Building live collaboration in Rust for millions of users, part 5

Automated testing and fuzz testing

Last time, we left off with a sketch of the testing tool to discover various data races and similar issues in the implementation of realtime collaboration. Today we’ll look at the detail of how we did this and other testing of the Photoroom engine.

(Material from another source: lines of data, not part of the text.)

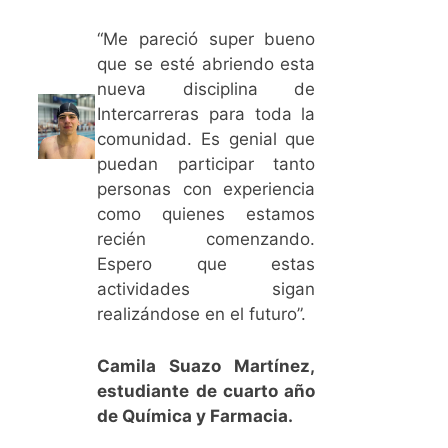
“Me pareció super bueno
que se esté abriendo esta
nueva disciplina de
Intercarreras para toda la
comunidad. Es genial que
puedan participar tanto
personas con experiencia
como quienes estamos
recién comenzando.
Espero que estas
actividades sigan
realizándose en el futuro”.
Camila Suazo Martínez,
estudiante de cuarto año
de Química y Farmacia.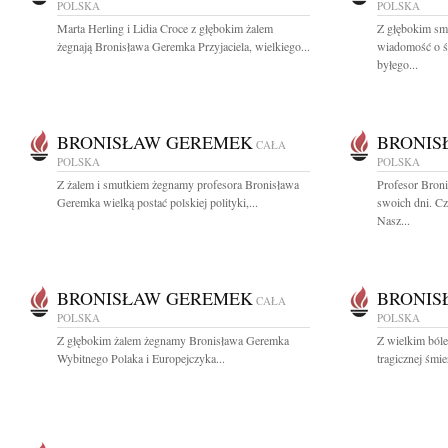
POLSKA
POLSKA
Marta Herling i Lidia Croce z głębokim żalem
Z głębokim smu
żegnają Bronisława Geremka Przyjaciela, wielkiego...
wiadomość o ś
byłego...
BRONISŁAW GEREMEK
BRONIS
CAŁA
POLSKA
POLSKA
Z żalem i smutkiem żegnamy profesora Bronisława
Profesor Bron
Geremka wielką postać polskiej polityki,...
swoich dni. Cz
Nasz...
BRONISŁAW GEREMEK
BRONIS
CAŁA
POLSKA
POLSKA
Z głębokim żalem żegnamy Bronisława Geremka
Z wielkim ból
Wybitnego Polaka i Europejczyka...
tragicznej śmi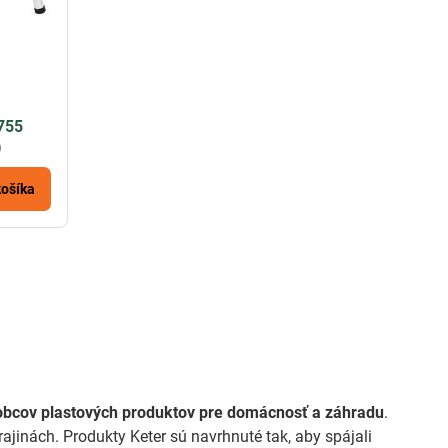
755
)
košíka
robcov plastových produktov pre domácnosť a záhradu
.
ajinách. Produkty Keter sú navrhnuté tak, aby spájali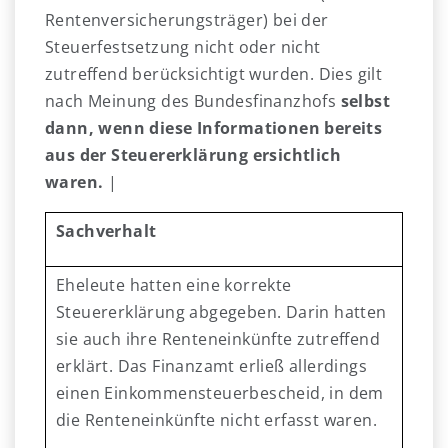
Rentenversicherungsträger) bei der
Steuerfestsetzung nicht oder nicht
zutreffend berücksichtigt wurden. Dies gilt
nach Meinung des Bundesfinanzhofs
selbst
dann, wenn diese Informationen bereits
aus der Steuererklärung ersichtlich
waren.
|
Sachverhalt
Eheleute hatten eine korrekte
Steuererklärung abgegeben. Darin hatten
sie auch ihre Renteneinkünfte zutreffend
erklärt. Das Finanzamt erließ allerdings
einen Einkommensteuerbescheid, in dem
die Renteneinkünfte nicht erfasst waren.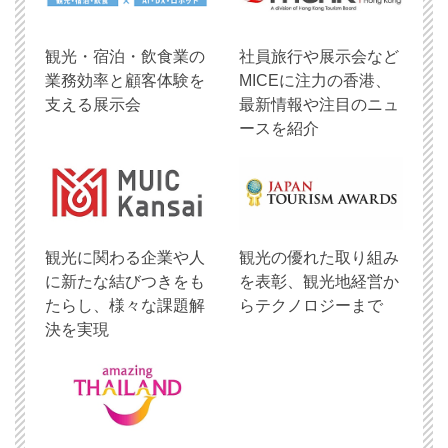
観光・宿泊・飲食業の
社員旅行や展示会など
業務効率と顧客体験を
MICEに注力の香港、
支える展示会
最新情報や注目のニュ
ースを紹介
観光に関わる企業や人
観光の優れた取り組み
に新たな結びつきをも
を表彰、観光地経営か
たらし、様々な課題解
らテクノロジーまで
決を実現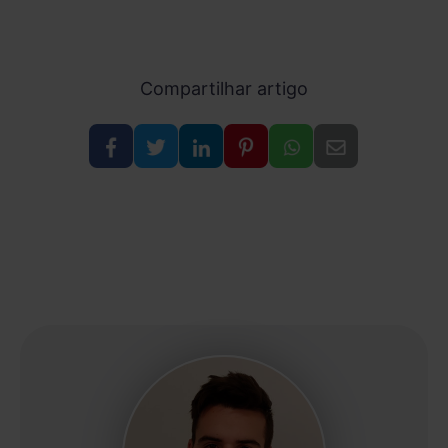
Compartilhar artigo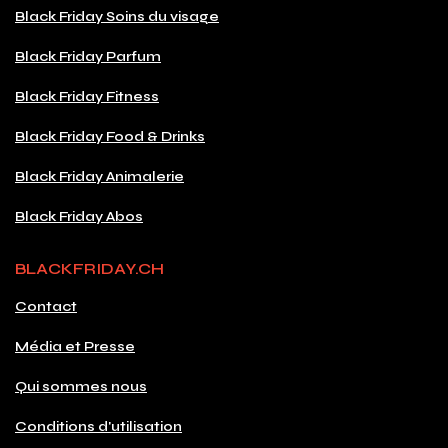
Black Friday Soins du visage
Black Friday Parfum
Black Friday Fitness
Black Friday Food & Drinks
Black Friday Animalerie
Black Friday Abos
BLACKFRIDAY.CH
Contact
Média et Presse
Qui sommes nous
Conditions d'utilisation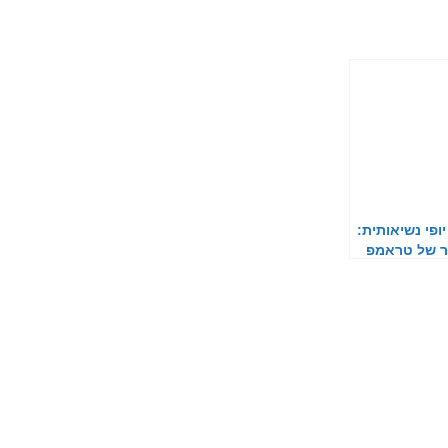
ופי נשיאותית:
ר של טראמפ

Quality bar is higher in the engine

When we set out to move the key user features of Photoroom into the engine, we were doings so with the goal of consistency, and maintaining just one implementation. This implicitly raises the quality bar for the engine, because a bug in it can affect all three platforms at once. We knew we needed very high levels of automated testing to get ourselves as close to proving the engine does exactly what its supposed to, before we let the apps use the logic. (That still leaves all the things which work exactly as intended, but for which the intention is incorrect, but we wanted to at least eliminate all the rest).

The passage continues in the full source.